BY MICHELLE HERSHMAN, L’07
In October 2002, Corinna Lain, associate professor of law, was scared—scared enough to forgo a field trip to the pumpkin patch with her daughter. She was scared because the Beltway Sniper was on the loose. Lain recalls predicting that when the sniper was caught, his punishment would be the same fate he imposed—death.
What Lain did not know was that there were two snipers, and one was only 17 years old—a child in the eyes of the courts. His trial took place in Virginia, a state that not only authorized the juvenile death penalty, but also had the second highest number of executions in the country. When the jury came back with life, Lain thought the juvenile death penalty was dead.
Two years later, the U.S. Supreme Court officially invalidated it. Lain didn’t know anything about death penalty doctrine at the time, but she had a growing interest in the subject and decided to write about it. She has published the first of a three-part series of scholarly articles on the subject.
“My scholarly interest is in attacking the conception we have about the Supreme Court’s role in our constitutional democracy,” Lain says. “We tend to think of the court as a heroic protector of unpopular minorities from majority tyranny, but in reality the justices rarely buck the tide of popular sentiment.”
Lain realized the death penalty context was the perfect place to test her theory.
“Capital defendants are enormously unpopular and uniquely susceptible to majoritarian overreaching,” she says. “They are almost always poor, disproportionately black, and are all too often recipients of notoriously bad legal representation.”
When Lain began researching her project, she discovered a doctrinal twist. Although the death penalty context might seem like the perfect place for the court to take a countermajoritarian stance, death penalty doctrine renders this virtually impossible.
“The doctrine itself is majoritarian,” Lain says. “It requires the court to follow ‘evolving standards of decency.’”
However, Lain does not believe doctrine is the culprit here.
“While others complain about the inconsistency, my point is it really doesn’t matter,” she says. “The court’s decisions in the death penalty context would follow popular sentiment no matter what doctrine says.”
Lain proves her point in the first article, “Furman Fundamentals,” which appears in the February issue of Washington Law Review. In it, Lain makes an in-depth, historical examination of the most famous death penalty case, Furman v. Georgia. Decided in 1972, Furman invalidated the death penalty.
“Ever wonder why Charles Manson is still alive?” Lain asks. “Furman struck down 35 state statutes, yet upon close inspection, the decision still shows the court following the tide of the times.”
Lain demonstrates how even seemingly countermajoritarian decisions like Furman reveal the justices moving with popular opinion.
“However, Furman didn’t settle the death penalty debate,” Lain says, “It mobilized those who were losing it.”

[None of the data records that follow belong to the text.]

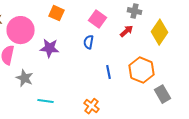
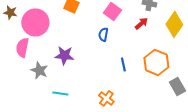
purple star: (50, 48) -> (64, 55), moved

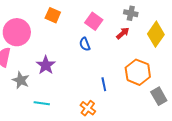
blue semicircle: (103, 34) -> (85, 44), turned -32
purple star: (64, 55) -> (46, 65), turned 30
blue line: (123, 64) -> (104, 84), moved

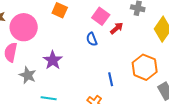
red arrow: (123, 33) -> (117, 28), moved

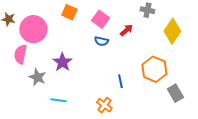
pink square: (101, 16) -> (100, 19), moved
blue semicircle: (92, 39) -> (101, 41), turned -56

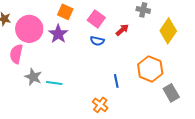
purple star: (62, 62) -> (58, 34), moved
cyan line: (58, 100) -> (54, 83), moved

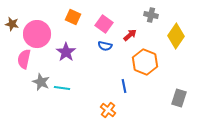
purple star: (58, 34) -> (66, 52), moved
orange hexagon: (150, 69) -> (145, 62), moved
gray rectangle: (171, 93) -> (179, 98), turned 48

In her second piece, which she will send out for publication in the spring, Lain takes a closer look at the role of doctrine in death penalty cases. In the article, “Deciding Death,” she contends that death penalty scholars have missed a giant disconnect between majoritarian doctrine and majoritarian results.
In the final article, “Death is Different (But Not Really),” Lain compares the Supreme Court’s death penalty decisions with decisions in other doctrinal areas, including Brown v. Board of Education and Roe v. Wade.
In all of those cases, Lain points out that the Supreme Court did not protect minority rights until at least half the country was comfortable with that protection.
“Even then, the court’s so-called ‘help’ actually set back the very movement it was trying to help,” she says. “A practice fading on its own suddenly enjoyed renewed support.”
So where does all this lead? So what if the justices can’t live up to our grand notions about playing the hero? Lain replies with a question.
“Then why do we have nine unelected people making these decisions in the first place?”